There is something innately appealing about this concept, as there is about the simplicity and everydayness of a ramshackle halfway house between Earth and the next life. But again, the magic in “After Life” is in more than the simplicity of the concept, it’s in the subtle and perceptive way it’s executed.

Though he uses it to very different effect, writer-director Kore-eda shares with Belgium’s Dardennes brothers (“La Promesse” and the Cannes prize-winning “Rosetta”) a background in documentary work that is both considerable and essential. That experience adds grace to the straightforward interview shooting of the 22 people who must choose memories this particular week, all of whom face the camera in classic neo-documentary poses. In developing the script Kore-eda interviewed more than 500 subjects about the memory they would choose, and those on screen include actors working from a script, as well as actors and nonprofessionals recounting their own experiences.

Possibly because we’re told that these are dead men and women talking, there is something intrinsically moving about the ways, ranging from wistful to matter-of-fact, that these people provide exquisite snapshots of what has mattered to them in their lives.

A 78-year-old woman, for instance, talks about a new dress bought for a childhood dance recital. A prostitute remembers a client who was kind; a potential suicide recalls what made him pull back from the brink; a pilot thinks about clouds; an old man remembers the breeze on his face when he rode a trolley to school; and a wild-haired 21-year-old wearing leather pants refuses point-blank to choose anything at all.

Some of “After Life’s” most moving moments are its smallest. A man who claims all his memories are bad feelingly says, “You can forget? That really is heaven.” A pretty, vivacious girl is going to put down a trip to Disneyland until convinced otherwise. And a tiny, bird-like woman (Hisako Hara) quietly scavenges treasures from nature and hardly talks at all.

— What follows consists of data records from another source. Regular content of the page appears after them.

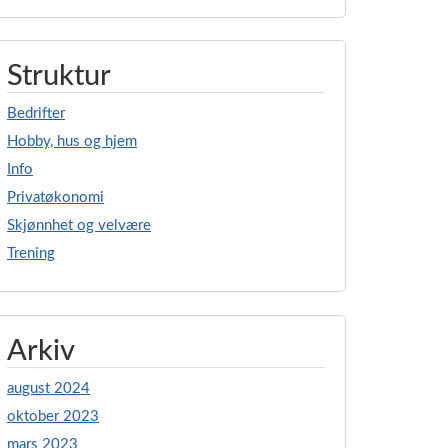
Struktur
Bedrifter
Hobby, hus og hjem
Info
Privatøkonomi
Skjønnhet og velvære
Trening
Arkiv
august 2024
oktober 2023
mars 2023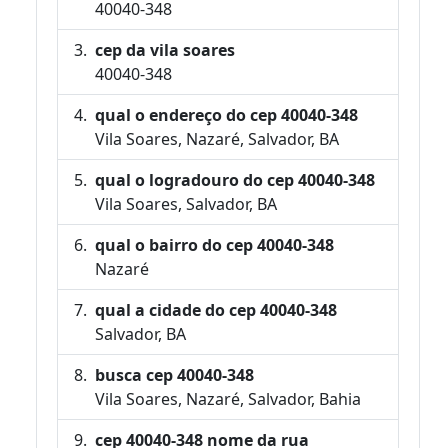
40040-348
cep da vila soares
40040-348
qual o endereço do cep 40040-348
Vila Soares, Nazaré, Salvador, BA
qual o logradouro do cep 40040-348
Vila Soares, Salvador, BA
qual o bairro do cep 40040-348
Nazaré
qual a cidade do cep 40040-348
Salvador, BA
busca cep 40040-348
Vila Soares, Nazaré, Salvador, Bahia
cep 40040-348 nome da rua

“After Life” spends different amounts of time with different people, gradually concentrating most on retired steel executive Ichiro Watanabe (Taketoshi Naito), a man whose ordinariness seems a barrier at first, and staff member Takashi Mochizuki (Arata) who’s been assigned to help him.

As involving as the newly dead, it turns out, are the adventures of the staff, who though no longer living are not immune from the pleasures of tea, the excesses of fits of temper or the frustrations of having crushes on co-workers like the one young Shiori Satonaka (Erika Oda) has on Mochizuki. When he offers to lend her his mystery novel, she replies that she’s currently reading something else: a multivolume world encyclopedia. “Time,” she says artlessly, “I’ve got plenty of.”

Once a memory is chosen, the staff also aids in filming it, using simple special effects that couldn’t be further from state-of-the-art. The role of movies, even the most primitive, in molding, enhancing and even changing our memories is one of this film’s recurring themes, and one of its most telling.

All this is accomplished with a level of delicacy and restraint that is rare and welcome. In its examination of what is fleeting and what remains, “After Life” is not only perceptive, it leavens everything it touches with a surprisingly sly sense of humor. Few films about death, or about life for that matter, leave you feeling so affirmative about existence.

* Unrated. Times guidelines: mature themes.

‘After Life’

Arata: Takashi Mochizuki

Taketoshi Naito: Ichiro Watanabe

Erika Oda: Shiori Satonaka

Susumu Terajima: Satoru Kawashima

Takashi Naito: Takuro Sugie

Hisako Hara: Kiyo Nishimura

Released by Artistic License Films. Director Hirokazu Kore-eda. Producers Shiho Sato, Masayuki Akieda. Executive producers Yutaka Shigenobu, Masahiro Yasuda. Screenplay Hirokazu Kore-eda. Cinematographers Yutaka Yamazaki, Masayoshi Sukita. Editor Hirokazu Kore-eda. Music Yasuhiro Kasamatsu. Art directors Toshihiro Isomi, Hideo Gunji. Running time: 1 hour, 58 minutes.